On cross-examination, Bell stated that he identified appellant to Sergeant Schmidt as the shooter because he was “heavily medicated” and Giles “had already told [him] that it was [appellant],” not because he actually saw appellant shooting at him.  Bell conceded that he had seen appellant’s black Caprice at the party, but he did not see it again after he had been shot.

Dewarence Abbs, a friend of appellant’s, testified that he, Giles, and appellant’s two brothers, Demetries Amos and Kristian Williams went to the party in different cars, three of which belonged to appellant, and one of which belonged to Williams and Giles.  Abbs drove a blue “Park Avenue,” Williams another “Park Avenue,” “blue . . . with black rims,” and Giles yet another “Park Avenue.”  Abbs explained that appellant left the party in the blue Park Avenue that Abbs drove to the party and Abbs left the party in a “bluish-purple” Caprice, which belonged to appellant.  As he was leaving the party, Abbs saw the white SUV hit the blue Park Avenue that appellant was driving.  Moments later, he then saw appellant “start[] shooting” back at the vehicles from “outside” the blue Park Avenue.

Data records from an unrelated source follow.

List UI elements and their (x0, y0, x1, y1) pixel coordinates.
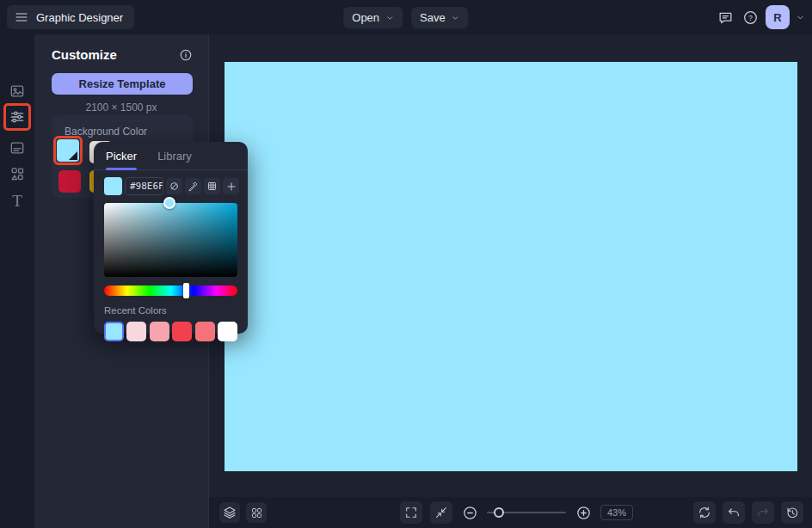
file-actions: Open Save (343, 7, 468, 28)
topbar-right: ? R (716, 0, 805, 34)
tool-rail: T (0, 34, 34, 528)
customize-sliders-icon[interactable] (7, 107, 28, 127)
recent-color-swatch[interactable] (218, 322, 237, 341)
chevron-down-icon (452, 14, 460, 22)
zoom-percent[interactable]: 43% (600, 505, 633, 520)
fullscreen-icon[interactable] (400, 501, 422, 524)
eyedropper-icon[interactable] (185, 178, 201, 194)
objects-shapes-icon[interactable] (7, 163, 28, 184)
layout-card-icon[interactable] (7, 138, 28, 158)
app-title: Graphic Designer (36, 11, 123, 24)
account-chevron-down-icon[interactable] (796, 13, 805, 22)
template-size: 2100 × 1500 px (34, 101, 208, 114)
top-bar: Graphic Designer Open Save ? R (0, 0, 812, 34)
recent-color-swatch[interactable] (104, 322, 124, 341)
hex-color-input[interactable] (125, 177, 163, 195)
undo-icon[interactable] (723, 501, 745, 524)
avatar[interactable]: R (766, 5, 790, 29)
recent-color-swatch[interactable] (150, 322, 169, 341)
chevron-down-icon (385, 14, 394, 22)
comments-icon[interactable] (716, 8, 735, 27)
background-swatch-selected[interactable] (57, 139, 79, 162)
background-color-label: Background Color (52, 115, 193, 138)
fit-screen-icon[interactable] (430, 501, 452, 524)
svg-text:?: ? (748, 13, 753, 21)
sync-icon[interactable] (693, 501, 716, 524)
save-button[interactable]: Save (411, 7, 469, 28)
tab-library[interactable]: Library (157, 150, 192, 169)
zoom-out-icon[interactable] (460, 503, 479, 522)
info-icon[interactable] (179, 48, 193, 62)
templates-image-icon[interactable] (7, 81, 28, 101)
panel-title: Customize (52, 47, 117, 62)
recent-colors-row (104, 322, 237, 341)
bottom-toolbar: 43% (208, 497, 812, 528)
annotation-highlight-swatch (53, 136, 83, 165)
text-tool-icon[interactable]: T (7, 191, 28, 212)
palette-grid-icon[interactable] (204, 178, 220, 194)
recent-color-swatch[interactable] (172, 322, 192, 341)
hue-slider[interactable] (104, 285, 237, 296)
zoom-slider-handle[interactable] (494, 507, 504, 518)
color-picker-tabs: Picker Library (94, 142, 248, 170)
main-menu-button[interactable]: Graphic Designer (7, 5, 134, 29)
saturation-handle[interactable] (163, 197, 175, 209)
resize-template-button[interactable]: Resize Template (52, 73, 193, 95)
recent-color-swatch[interactable] (195, 322, 215, 341)
saturation-gradient-area[interactable] (104, 203, 237, 277)
help-icon[interactable]: ? (741, 8, 760, 27)
hamburger-menu-icon (15, 10, 28, 24)
redo-icon[interactable] (752, 501, 774, 524)
hue-handle[interactable] (183, 283, 189, 298)
zoom-slider[interactable] (487, 503, 566, 522)
recent-color-swatch[interactable] (126, 322, 146, 341)
recent-colors-label: Recent Colors (104, 305, 237, 316)
pages-grid-icon[interactable] (246, 502, 267, 523)
open-button[interactable]: Open (343, 7, 403, 28)
design-canvas[interactable] (225, 62, 797, 471)
tab-picker[interactable]: Picker (106, 150, 137, 169)
history-icon[interactable] (781, 501, 803, 524)
layers-icon[interactable] (219, 502, 240, 523)
background-swatch[interactable] (58, 170, 81, 193)
current-color-swatch[interactable] (104, 177, 122, 195)
zoom-in-icon[interactable] (574, 503, 593, 522)
add-color-icon[interactable] (223, 178, 239, 194)
no-color-icon[interactable] (166, 178, 182, 194)
color-picker-popup: Picker Library Recent Colors (94, 142, 248, 334)
canvas-area (208, 34, 812, 497)
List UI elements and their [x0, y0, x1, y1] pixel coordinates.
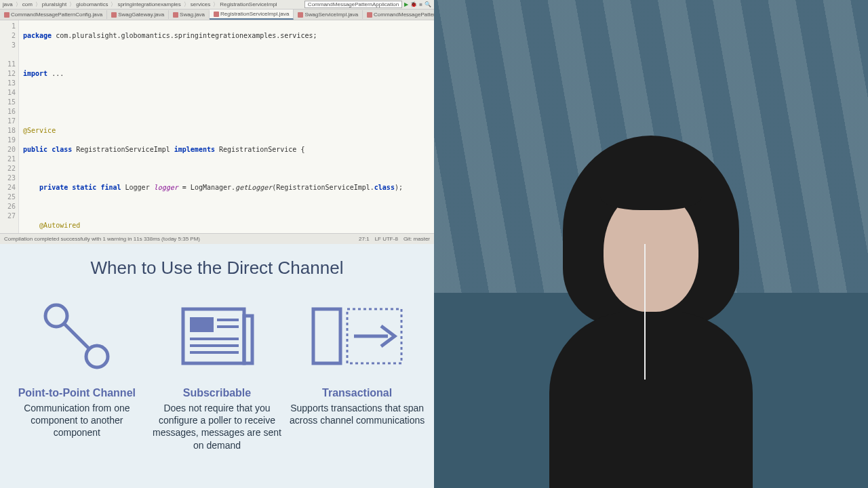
- tab-file[interactable]: CommandMessagePatternConfig.java: [0, 10, 107, 19]
- java-icon: [298, 12, 303, 18]
- compile-status: Compilation completed successfully with …: [4, 236, 200, 242]
- point-to-point-icon: [9, 292, 144, 380]
- editor-tabs: CommandMessagePatternConfig.java SwagGat…: [0, 9, 434, 20]
- java-icon: [214, 12, 219, 17]
- channel-desc: Does not require that you configure a po…: [149, 402, 285, 451]
- channel-title: Transactional: [290, 387, 425, 399]
- java-icon: [173, 12, 178, 18]
- svg-point-1: [86, 346, 108, 367]
- channel-subscribable: Subscribable Does not require that you c…: [149, 292, 285, 451]
- breadcrumb-item[interactable]: RegistrationServiceImpl: [220, 1, 277, 7]
- debug-icon[interactable]: 🐞: [410, 1, 417, 7]
- svg-rect-4: [244, 316, 252, 363]
- run-icon[interactable]: ▶: [404, 1, 408, 7]
- channel-desc: Communication from one component to anot…: [9, 402, 144, 439]
- git-branch[interactable]: Git: master: [403, 236, 430, 242]
- cursor-position[interactable]: 27:1: [359, 236, 370, 242]
- run-config-dropdown[interactable]: CommandMessagePatternApplication: [304, 1, 402, 8]
- svg-line-2: [64, 324, 89, 348]
- transaction-icon: [290, 292, 425, 380]
- channel-point-to-point: Point-to-Point Channel Communication fro…: [9, 292, 144, 451]
- ide-editor: java〉 com〉 pluralsight〉 globomantics〉 sp…: [0, 0, 434, 244]
- breadcrumb-item[interactable]: com: [22, 1, 33, 7]
- tab-file[interactable]: RegistrationServiceImpl.java: [210, 9, 294, 20]
- tab-file[interactable]: SwagServiceImpl.java: [294, 10, 363, 19]
- java-icon: [4, 12, 9, 18]
- channel-desc: Supports transactions that span across c…: [290, 402, 425, 426]
- encoding[interactable]: LF UTF-8: [375, 236, 398, 242]
- tab-file[interactable]: SwagGateway.java: [107, 10, 169, 19]
- breadcrumb-item[interactable]: java: [3, 1, 13, 7]
- breadcrumb-item[interactable]: globomantics: [76, 1, 108, 7]
- svg-rect-5: [190, 317, 214, 332]
- breadcrumb-item[interactable]: pluralsight: [42, 1, 66, 7]
- svg-rect-11: [313, 309, 340, 363]
- stop-icon[interactable]: ■: [419, 1, 422, 7]
- status-bar: Compilation completed successfully with …: [0, 233, 434, 244]
- code-content[interactable]: package com.pluralsight.globomantics.spr…: [19, 20, 434, 233]
- slide-title: When to Use the Direct Channel: [7, 258, 427, 279]
- breadcrumb-item[interactable]: services: [191, 1, 210, 7]
- channel-title: Point-to-Point Channel: [9, 387, 144, 399]
- line-gutter: 1231112131415161718192021222324252627: [0, 20, 19, 233]
- code-editor[interactable]: 1231112131415161718192021222324252627 pa…: [0, 20, 434, 233]
- newspaper-icon: [149, 292, 285, 380]
- tab-file[interactable]: Swag.java: [169, 10, 210, 19]
- person-photo: [481, 81, 821, 488]
- svg-point-0: [45, 305, 67, 327]
- breadcrumb[interactable]: java〉 com〉 pluralsight〉 globomantics〉 sp…: [0, 0, 434, 9]
- photo-panel: [434, 0, 868, 488]
- channel-transactional: Transactional Supports transactions that…: [290, 292, 425, 451]
- java-icon: [367, 12, 372, 18]
- java-icon: [111, 12, 117, 18]
- channel-title: Subscribable: [149, 387, 285, 399]
- slide-content: When to Use the Direct Channel Point-to-…: [0, 244, 434, 488]
- search-icon[interactable]: 🔍: [425, 1, 431, 7]
- breadcrumb-item[interactable]: springintegrationexamples: [117, 1, 180, 7]
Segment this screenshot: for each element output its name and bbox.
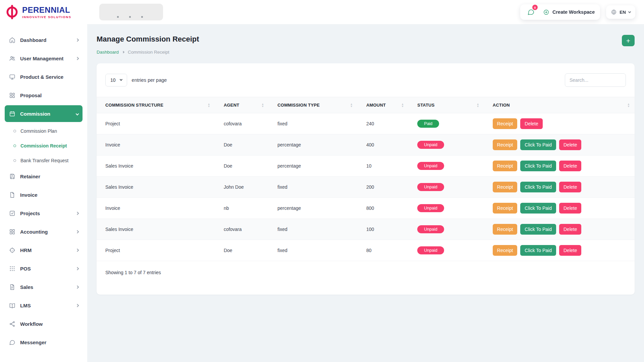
delete-button[interactable]: Delete bbox=[559, 139, 581, 150]
entries-per-page-value: 10 bbox=[110, 77, 116, 83]
file-icon bbox=[9, 191, 15, 198]
receipt-button[interactable]: Receipt bbox=[493, 182, 517, 192]
receipt-button[interactable]: Receipt bbox=[493, 118, 517, 129]
sort-icon[interactable]: ▲▼ bbox=[350, 103, 353, 108]
sidebar-item-dashboard[interactable]: Dashboard bbox=[5, 32, 83, 48]
entries-per-page-select[interactable]: 10 bbox=[105, 74, 127, 86]
sidebar-item-hrm[interactable]: HRM bbox=[5, 242, 83, 258]
receipt-button[interactable]: Receipt bbox=[493, 161, 517, 171]
click-to-paid-button[interactable]: Click To Paid bbox=[520, 245, 556, 256]
sidebar-subitem-commission-plan[interactable]: Commission Plan bbox=[5, 124, 83, 138]
sidebar-item-messenger[interactable]: Messenger bbox=[5, 334, 83, 351]
column-header-commission-structure[interactable]: COMMISSION STRUCTURE▲▼ bbox=[97, 97, 215, 113]
click-to-paid-button[interactable]: Click To Paid bbox=[520, 139, 556, 150]
sort-icon[interactable]: ▲▼ bbox=[477, 103, 479, 108]
delete-button[interactable]: Delete bbox=[559, 203, 581, 214]
sidebar: PERENNIAL INNOVATIVE SOLUTIONS Dashboard… bbox=[0, 0, 87, 362]
sidebar-item-workflow[interactable]: Workflow bbox=[5, 315, 83, 332]
column-header-action[interactable]: ACTION▲▼ bbox=[484, 97, 635, 113]
column-header-commission-type[interactable]: COMMISSION TYPE▲▼ bbox=[269, 97, 358, 113]
commission-type-cell: percentage bbox=[269, 198, 358, 219]
monitor-icon bbox=[9, 73, 15, 80]
commission-structure-cell: Sales Invoice bbox=[97, 177, 215, 198]
sidebar-subitem-bank-transfer-request[interactable]: Bank Transfer Request bbox=[5, 153, 83, 168]
circle-icon bbox=[13, 130, 16, 132]
sidebar-item-product-service[interactable]: Product & Service bbox=[5, 68, 83, 85]
amount-cell: 10 bbox=[358, 156, 409, 177]
amount-cell: 80 bbox=[358, 240, 409, 261]
chevron-down-icon bbox=[628, 10, 631, 13]
delete-button[interactable]: Delete bbox=[559, 224, 581, 235]
sidebar-item-label: Workflow bbox=[20, 321, 78, 327]
chevron-right-icon bbox=[76, 285, 79, 289]
chevron-down-icon bbox=[76, 112, 79, 115]
table-body: Projectcofovarafixed240PaidReceiptDelete… bbox=[97, 113, 635, 261]
sidebar-item-label: POS bbox=[20, 266, 71, 272]
language-label: EN bbox=[620, 10, 626, 15]
sidebar-item-label: Dashboard bbox=[20, 37, 71, 43]
create-workspace-button[interactable]: Create Workspace bbox=[543, 9, 595, 15]
sidebar-subitem-label: Commission Receipt bbox=[20, 143, 67, 148]
commission-type-cell: fixed bbox=[269, 240, 358, 261]
breadcrumb-dashboard[interactable]: Dashboard bbox=[97, 50, 119, 55]
language-selector[interactable]: EN bbox=[606, 5, 635, 19]
grid-icon bbox=[9, 228, 15, 235]
table-row: Sales InvoiceJohn Doefixed200UnpaidRecei… bbox=[97, 177, 635, 198]
status-badge: Unpaid bbox=[417, 225, 444, 233]
delete-button[interactable]: Delete bbox=[559, 161, 581, 171]
click-to-paid-button[interactable]: Click To Paid bbox=[520, 182, 556, 192]
receipt-button[interactable]: Receipt bbox=[493, 139, 517, 150]
brand-logo[interactable]: PERENNIAL INNOVATIVE SOLUTIONS bbox=[0, 0, 87, 24]
column-label: ACTION bbox=[493, 103, 510, 108]
action-cell: ReceiptClick To PaidDelete bbox=[484, 198, 635, 219]
header-placeholder bbox=[99, 4, 163, 20]
sort-icon[interactable]: ▲▼ bbox=[401, 103, 404, 108]
sidebar-item-sales[interactable]: Sales bbox=[5, 279, 83, 295]
sidebar-item-pos[interactable]: POS bbox=[5, 260, 83, 277]
sidebar-subitem-commission-receipt[interactable]: Commission Receipt bbox=[5, 138, 83, 153]
status-badge: Unpaid bbox=[417, 204, 444, 212]
sidebar-item-label: Projects bbox=[20, 210, 71, 216]
click-to-paid-button[interactable]: Click To Paid bbox=[520, 224, 556, 235]
search-input[interactable] bbox=[565, 73, 626, 87]
receipt-button[interactable]: Receipt bbox=[493, 203, 517, 214]
click-to-paid-button[interactable]: Click To Paid bbox=[520, 161, 556, 171]
column-header-amount[interactable]: AMOUNT▲▼ bbox=[358, 97, 409, 113]
check-square-icon bbox=[9, 210, 15, 217]
messages-button[interactable]: 0 bbox=[526, 7, 536, 17]
sidebar-item-projects[interactable]: Projects bbox=[5, 205, 83, 222]
column-label: COMMISSION TYPE bbox=[277, 103, 320, 108]
sidebar-item-proposal[interactable]: Proposal bbox=[5, 87, 83, 104]
agent-cell: cofovara bbox=[215, 113, 269, 134]
table-row: Sales Invoicecofovarafixed100UnpaidRecei… bbox=[97, 219, 635, 240]
receipt-button[interactable]: Receipt bbox=[493, 245, 517, 256]
calendar-icon bbox=[9, 110, 15, 117]
action-cell: ReceiptClick To PaidDelete bbox=[484, 240, 635, 261]
sidebar-item-label: HRM bbox=[20, 247, 71, 253]
sidebar-item-accounting[interactable]: Accounting bbox=[5, 223, 83, 240]
sort-icon[interactable]: ▲▼ bbox=[208, 103, 210, 108]
column-header-status[interactable]: STATUS▲▼ bbox=[409, 97, 484, 113]
sort-icon[interactable]: ▲▼ bbox=[261, 103, 264, 108]
delete-button[interactable]: Delete bbox=[559, 182, 581, 192]
circle-icon bbox=[13, 144, 16, 147]
sidebar-item-invoice[interactable]: Invoice bbox=[5, 186, 83, 203]
file-text-icon bbox=[9, 284, 15, 290]
sidebar-item-user-management[interactable]: User Management bbox=[5, 50, 83, 67]
sort-icon[interactable]: ▲▼ bbox=[627, 103, 630, 108]
column-header-agent[interactable]: AGENT▲▼ bbox=[215, 97, 269, 113]
sidebar-item-lms[interactable]: LMS bbox=[5, 297, 83, 314]
sidebar-item-retainer[interactable]: Retainer bbox=[5, 168, 83, 185]
status-badge: Paid bbox=[417, 120, 439, 128]
add-button[interactable]: + bbox=[622, 35, 635, 46]
delete-button[interactable]: Delete bbox=[520, 118, 542, 129]
commission-structure-cell: Sales Invoice bbox=[97, 219, 215, 240]
delete-button[interactable]: Delete bbox=[559, 245, 581, 256]
notification-badge: 0 bbox=[532, 5, 538, 10]
click-to-paid-button[interactable]: Click To Paid bbox=[520, 203, 556, 214]
category-icon bbox=[9, 92, 15, 99]
agent-cell: nb bbox=[215, 198, 269, 219]
sidebar-item-label: Commission bbox=[20, 111, 71, 117]
sidebar-item-commission[interactable]: Commission bbox=[5, 105, 83, 122]
receipt-button[interactable]: Receipt bbox=[493, 224, 517, 235]
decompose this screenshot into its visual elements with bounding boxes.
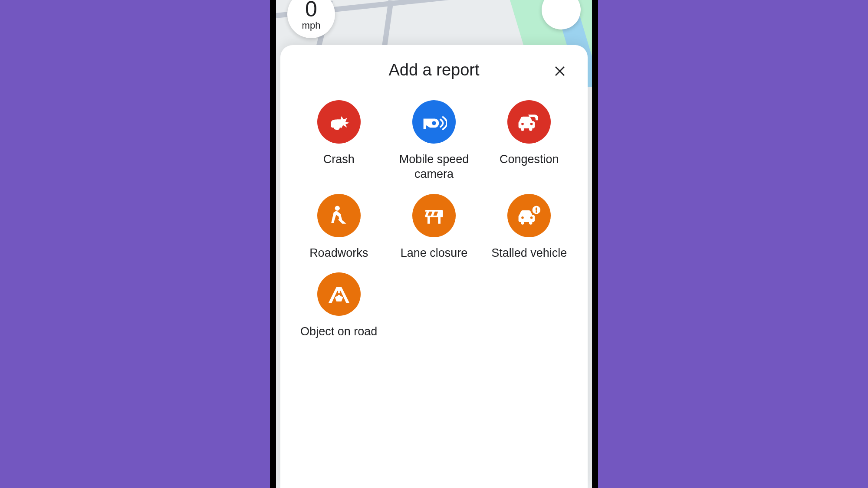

On cross-examination, Abbs explained that the car from which the shots came “looked like [appellant’s car]” and he “[assumed] it was [appellant] because  . . . [he] thought that [the car] was one of [appellant’s] cars.”  On redirect examination, Abbs again identified the blue Park Avenue that appellant had been driving when he left the party as the car from which the shots were fired and said, “I saw [appellant]” shooting.